1.3 Die staatsrechtliche Beschwerde ist grundsätzlich kassatorischer Natur. Eine Ausnahme besteht bei staatsrechtlichen Beschwerden wegen Verletzung von Art. 127 Abs. 3 BV insoweit, als hier das Bundesgericht zusammen mit der Aufhebung des kantonalen Hoheitsaktes Feststellungen treffen und den beteiligten Kantonen verbindliche Weisungen erteilen kann (Urteil 2P.235/2003 vom 5. April 2004, publ. in: StE 2004 A 24.31 Nr. 1, E. 1.3 mit Hinweisen). 
Die Anträge des gemäss Art. 88 OG legitimierten Beschwerdeführers sind daher grundsätzlich zulässig, auch wenn darin mehr verlangt wird als die Aufhebung des angefochtenen Entscheids.
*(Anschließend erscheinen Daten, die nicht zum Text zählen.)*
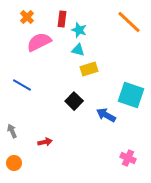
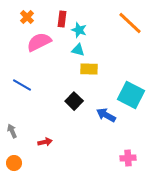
orange line: moved 1 px right, 1 px down
yellow rectangle: rotated 18 degrees clockwise
cyan square: rotated 8 degrees clockwise
pink cross: rotated 28 degrees counterclockwise
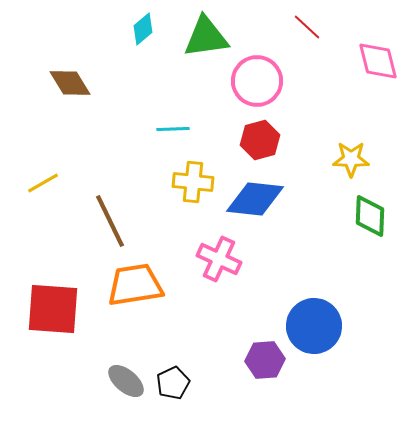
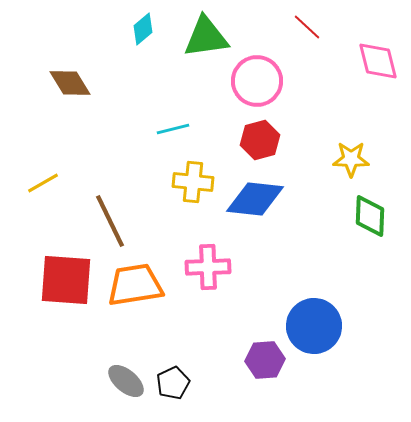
cyan line: rotated 12 degrees counterclockwise
pink cross: moved 11 px left, 8 px down; rotated 27 degrees counterclockwise
red square: moved 13 px right, 29 px up
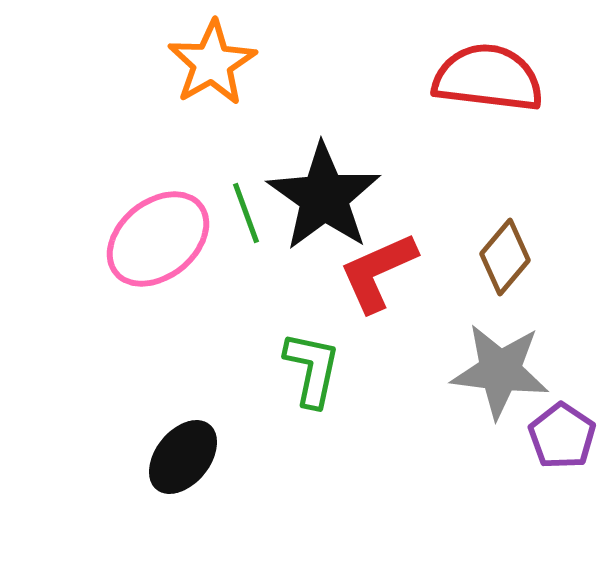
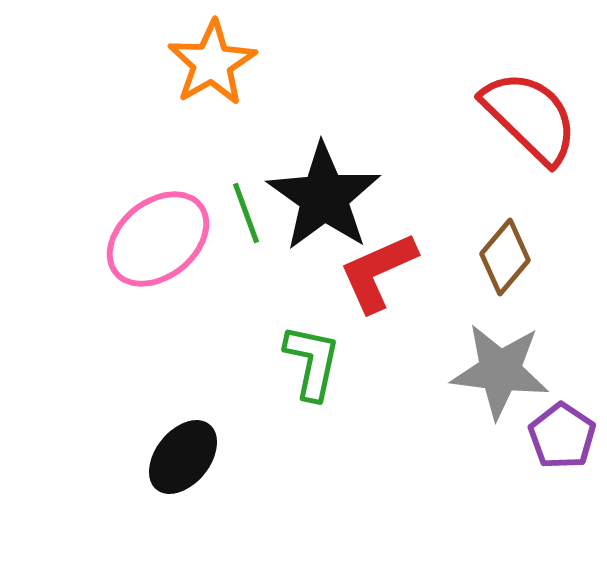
red semicircle: moved 42 px right, 39 px down; rotated 37 degrees clockwise
green L-shape: moved 7 px up
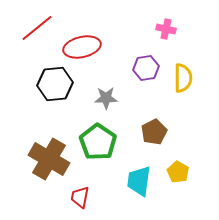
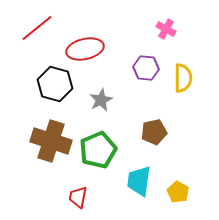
pink cross: rotated 18 degrees clockwise
red ellipse: moved 3 px right, 2 px down
purple hexagon: rotated 15 degrees clockwise
black hexagon: rotated 20 degrees clockwise
gray star: moved 5 px left, 2 px down; rotated 25 degrees counterclockwise
brown pentagon: rotated 15 degrees clockwise
green pentagon: moved 8 px down; rotated 15 degrees clockwise
brown cross: moved 2 px right, 18 px up; rotated 12 degrees counterclockwise
yellow pentagon: moved 20 px down
red trapezoid: moved 2 px left
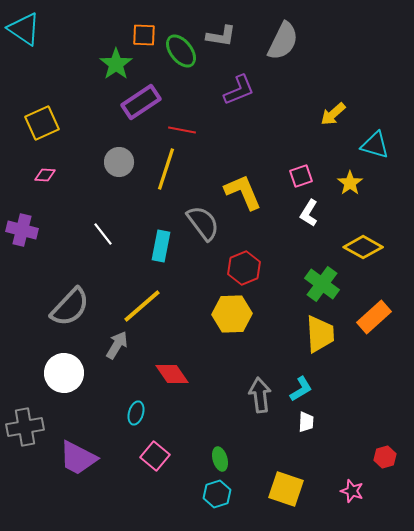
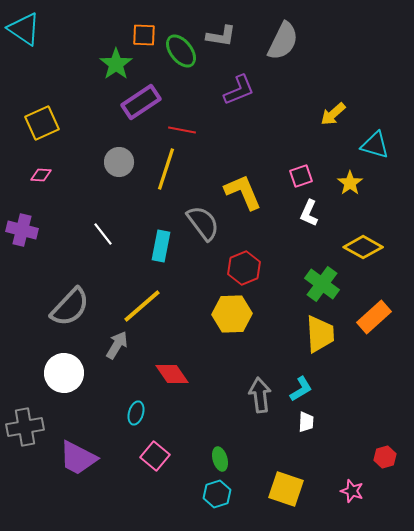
pink diamond at (45, 175): moved 4 px left
white L-shape at (309, 213): rotated 8 degrees counterclockwise
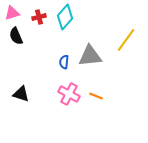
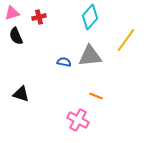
cyan diamond: moved 25 px right
blue semicircle: rotated 96 degrees clockwise
pink cross: moved 9 px right, 26 px down
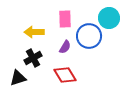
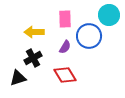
cyan circle: moved 3 px up
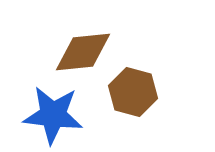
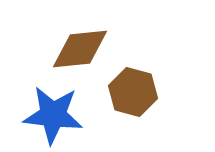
brown diamond: moved 3 px left, 3 px up
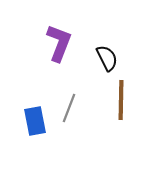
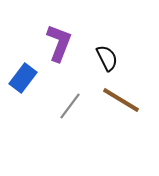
brown line: rotated 60 degrees counterclockwise
gray line: moved 1 px right, 2 px up; rotated 16 degrees clockwise
blue rectangle: moved 12 px left, 43 px up; rotated 48 degrees clockwise
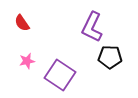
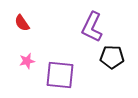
black pentagon: moved 2 px right
purple square: rotated 28 degrees counterclockwise
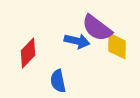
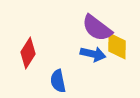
blue arrow: moved 16 px right, 13 px down
red diamond: rotated 12 degrees counterclockwise
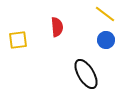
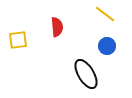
blue circle: moved 1 px right, 6 px down
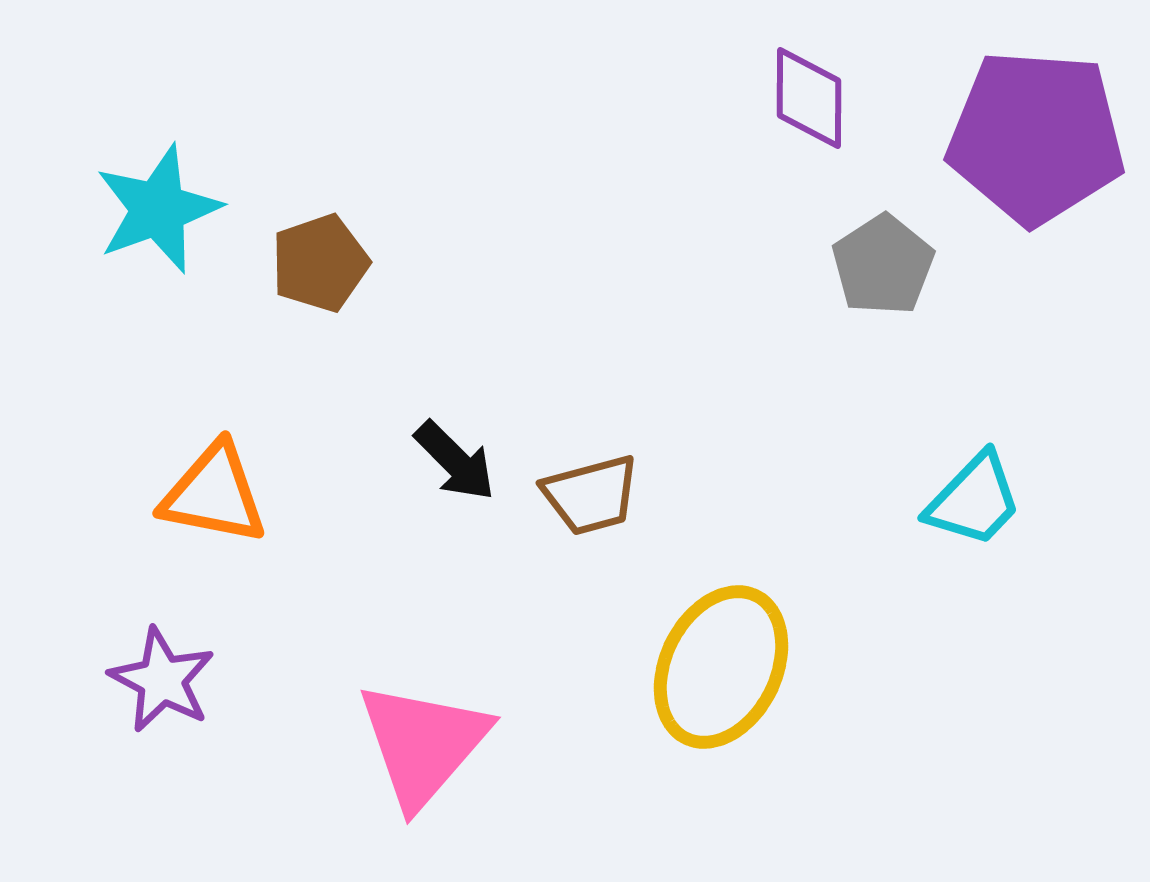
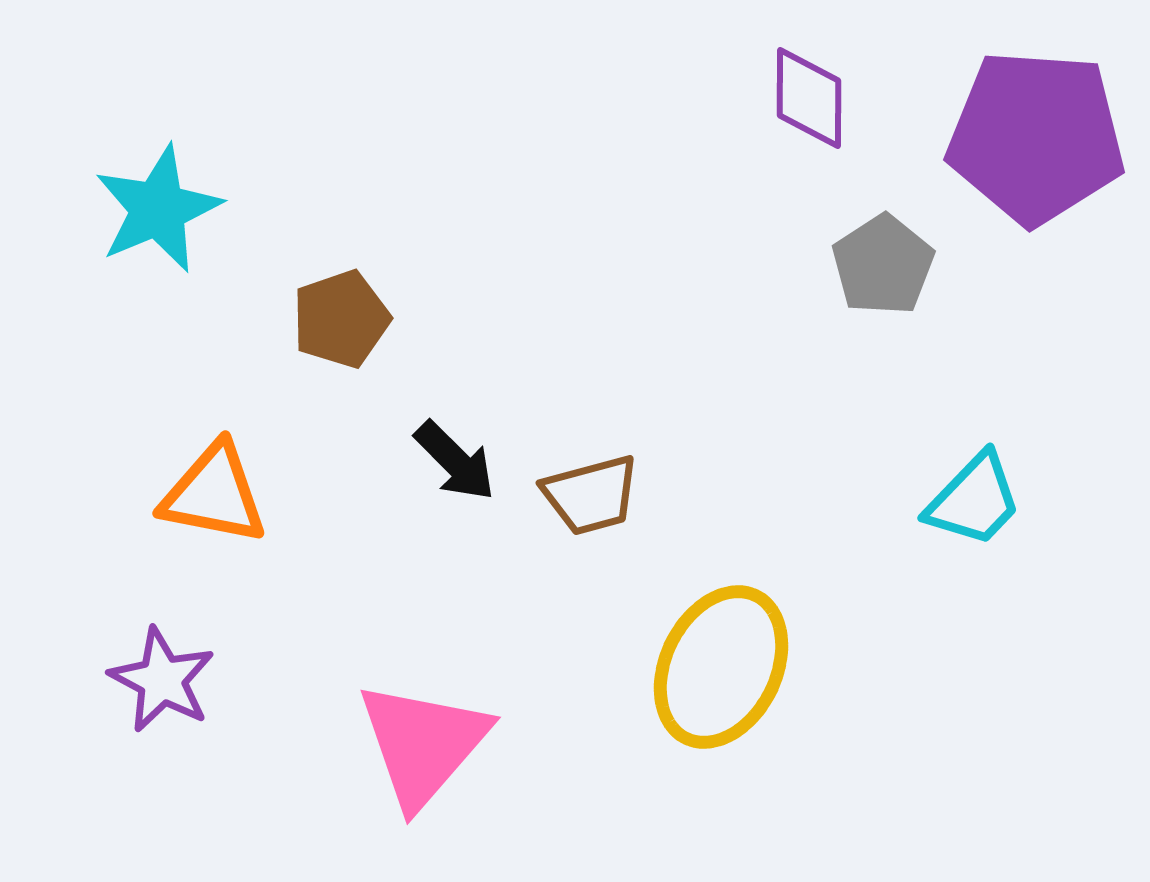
cyan star: rotated 3 degrees counterclockwise
brown pentagon: moved 21 px right, 56 px down
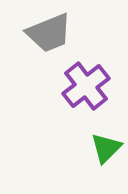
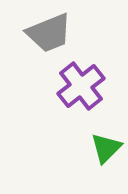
purple cross: moved 5 px left
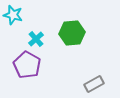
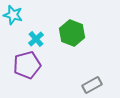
green hexagon: rotated 25 degrees clockwise
purple pentagon: rotated 28 degrees clockwise
gray rectangle: moved 2 px left, 1 px down
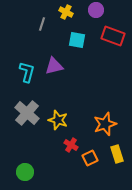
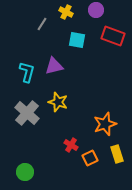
gray line: rotated 16 degrees clockwise
yellow star: moved 18 px up
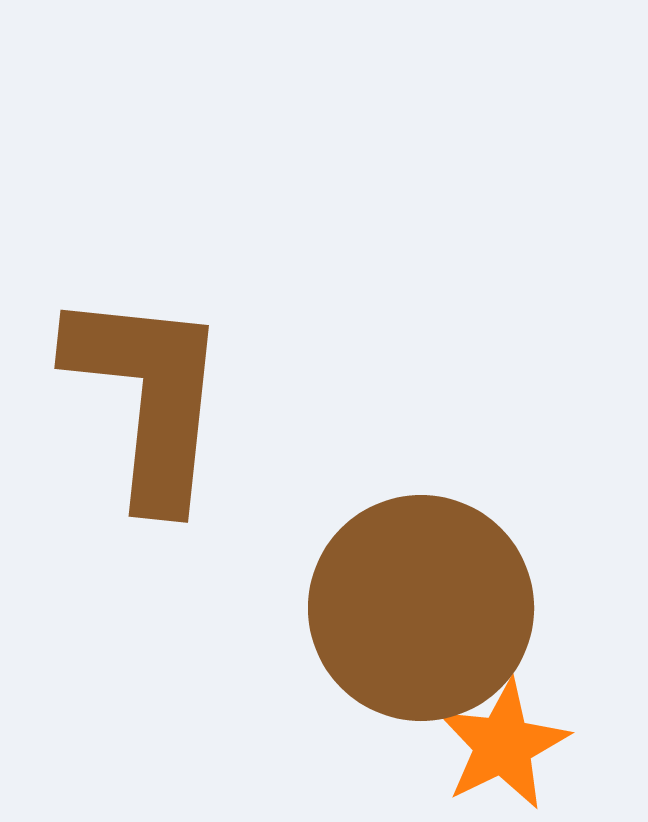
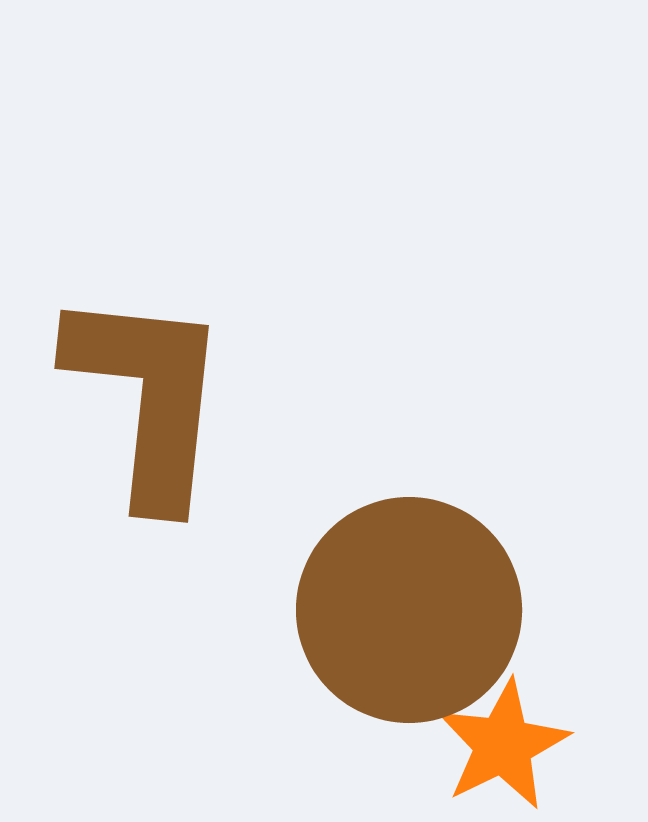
brown circle: moved 12 px left, 2 px down
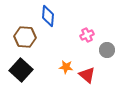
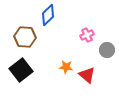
blue diamond: moved 1 px up; rotated 40 degrees clockwise
black square: rotated 10 degrees clockwise
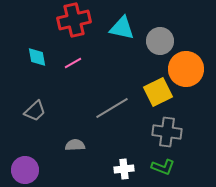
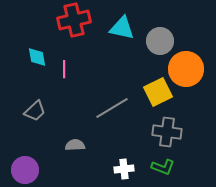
pink line: moved 9 px left, 6 px down; rotated 60 degrees counterclockwise
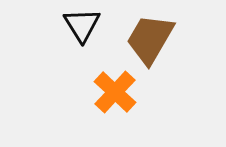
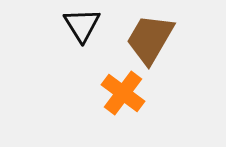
orange cross: moved 8 px right, 1 px down; rotated 6 degrees counterclockwise
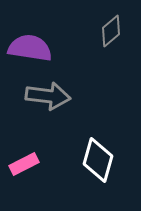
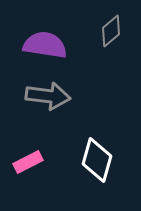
purple semicircle: moved 15 px right, 3 px up
white diamond: moved 1 px left
pink rectangle: moved 4 px right, 2 px up
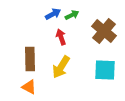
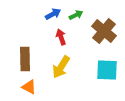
green arrow: moved 4 px right
brown rectangle: moved 5 px left
cyan square: moved 2 px right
Unzulässig ist hingegen der Antrag, auch die mit Einsprache-Entscheid bestätigte Veranlagung vom 14. Dezember 2004 zu korrigieren (vgl. zum Devolutiveffekt: BGE 129 II 438 E. 1 S. 440 mit Hinweisen). 
2. 
2.1 Der Beschwerdeführer wehrt sich gegen die (Doppel-) Besteuerung der Kapitalleistungen aus beruflicher Vorsorge mit der Waadtländer Erbschaftssteuer. 
2.2 Von einer unzulässigen (aktuellen) Doppelbesteuerung ist auszugehen, wenn zwei Kantone nach ihrem internen Recht die gleiche Kapitalleistung einer Versicherung jeweils vollumfänglich der Einkommens- und/oder der Erbschaftssteuer unterwerfen; diese beiden Steuerarten sind als gleichartig im doppelbesteuerungsrechtlichen Sinn anzusehen (BGE 131 I 409 E. 2.1 S. 412; 130 I 205 E. 4.2 S. 210). 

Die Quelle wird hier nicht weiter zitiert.